Надо сказать, что среди художников гастрономов было несравнимо больше, чем среди тиранов. Вспомним, что Россини и Александр Дюма-отец не только любили изысканные яства, но и вписали свои имена в историю кулинарии, оставив множество собственных рецептов.
В Петербурге своими гастрономическими пристрастиями были известны И. А. Крылов, Мих. Ю. Виельгорский, Ф. И. Толстой (Американец), министр финансов граф Д. А. Гурьев (автор знаменитой «гурьевской каши» — манной каши на сливочных пенках с грецкими орехами, персиками, ананасами и другими фруктами) и др.
Только такой истинный гурман, как князь Одоевский, мог написать столь изящно: «Вы думаете, что я намерен увлечься в заоблачный литературный мир и потчевать вас черствыми риторическими блюдами? — Успокоитесь, милостивый государь! Мы выходим из кухни, вокруг нас не поэтические видения, изнуренные сухоедением, не выжатые и оттого звонкие фразы: вокруг нас — жирные пулярдки, душистая ветчина, улыбающиеся паштеты, благовоспитанная телятина, нежный барашек».
Современным читателям «Лекций» доставят, конечно же, удовольствие многочисленные «гастрономические анекдоты». Вот, например, один из них: «Охотникам биться об заклад рекомендую не биться иначе как о пулярдке или индейке с трюфелями; это единственное пари, которое выгодно для обеих сторон, ибо выигравший, вероятно, пригласит проигравшего.
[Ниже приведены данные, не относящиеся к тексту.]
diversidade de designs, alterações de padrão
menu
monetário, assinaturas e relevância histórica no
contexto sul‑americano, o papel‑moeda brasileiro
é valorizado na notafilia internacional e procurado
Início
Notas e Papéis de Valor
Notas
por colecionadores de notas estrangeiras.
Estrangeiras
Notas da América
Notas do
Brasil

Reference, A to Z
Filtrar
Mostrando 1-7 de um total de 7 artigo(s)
Однажды проигравший в закладе это блюдо, которого одно название потрясает фибры истинного гастронома, медлил исполнением своего долга, так что выигравший принужден был ему о том напомнить. Проигравший извинялся тем, что трюфеля не так-то хороши в нынешнем году. „Не верьте, — отвечал первый, — не верьте: это ложный слух, который нарочно распустили индейки"». Вместе с тем текст Одоевского насыщен морализаторскими сентенциями. Предлагая, например, рецепт жжёнки, автор пишет: «На эти деньги можно сделать и другую жжёнку, и именно: вот я знаю, у вас по соседству живет одна старушка, у которой все дрова вышли, а купить других не на что; пошлите к ней цену двух бутылок лучшего рома; в той же улице есть девушка, которая прокармливает все семейство своею работою, она, выходя с шитьем на улицу, знобит ноги и может, простудившись, хлебнуть чахотку. Пошлите ей на теплые сапоги цену бутылки самого старого портвейна».
Одоевский использует маску доктора Пуфа и позднее, в 1846 г., начиная печатать в «Отечественных записках» «Теорию домостроительства в ее нравственном, физическом, умозрительном и практическом отношении»[14], которая включала разделы: «Домостроительство вообще», «Домостроительство собственно», «Домостроительство само по себе», «Домостроительство как оно есть», «Домостроительство как наука», «Домостроительство в филологическом отношении». Здесь псевдонаучная стилистика доведена до гротеска: «Ничто не было упущено из вида: и ученое систематическое разделение, и бездна авторитетов, принятых на основании моей теории, а равно точность, ясность и плодовитость моих положений». Доктор Пуф предполагает исследовать «теорию Ложкологии, Кастрюлизма, Шандализма, Лампомудрия, Пятнословия, Коврологии, Паркетизма, Столоводства и Стуловодства, Постелесловия, Погребознания, Буфетомудрия и других наук и систем, которых даже имена неизвестны обыкновенным ученым»[15]. Но Одоевский, видимо, уже охладел к своему персонажу — этот цикл фельетонов так и не был закончен.
Для того чтобы современному читателю помочь с головой окунуться в кулинарный контекст времени Одоевского и Пуфа, мы предлагаем совершить небольшой экскурс в гастрономический мир 1840-х гг.
Гастрономические пристрастия и привычки петербуржцев того времени были самыми разнообразными и зависели от индивидуальных особенностей, семейных традиции, национальности, вероисповедания, социального положения и многих других факторов. Но все же обрисовать многосоставную картину петербургской кухни этих лет в целом, наверное, можно. Петербургская кухня являла синтез русских и европейских блюд с основной ориентацией на французскую кухню. Как отмечал современник, «петербургский житель смотрел недоверчиво на советы отличного русского кухмистера или опытной хозяйки по следующей причине: почти каждый вельможа в Петербурге имел повара-француза (что и ныне у многих принято), которому жители Петербурга (с ограниченным даже состоянием) отдавали в учение по нескольку учеников с платою, отчего в короткое время французская кухня стала общею»[16].
14
Отечественные записки. 1846. Т. 44. № 1. С. 12–16; № 2. С. 13–28; № 3. С. 23–28; № 5. С. 17–24; № 6. С. 41–44.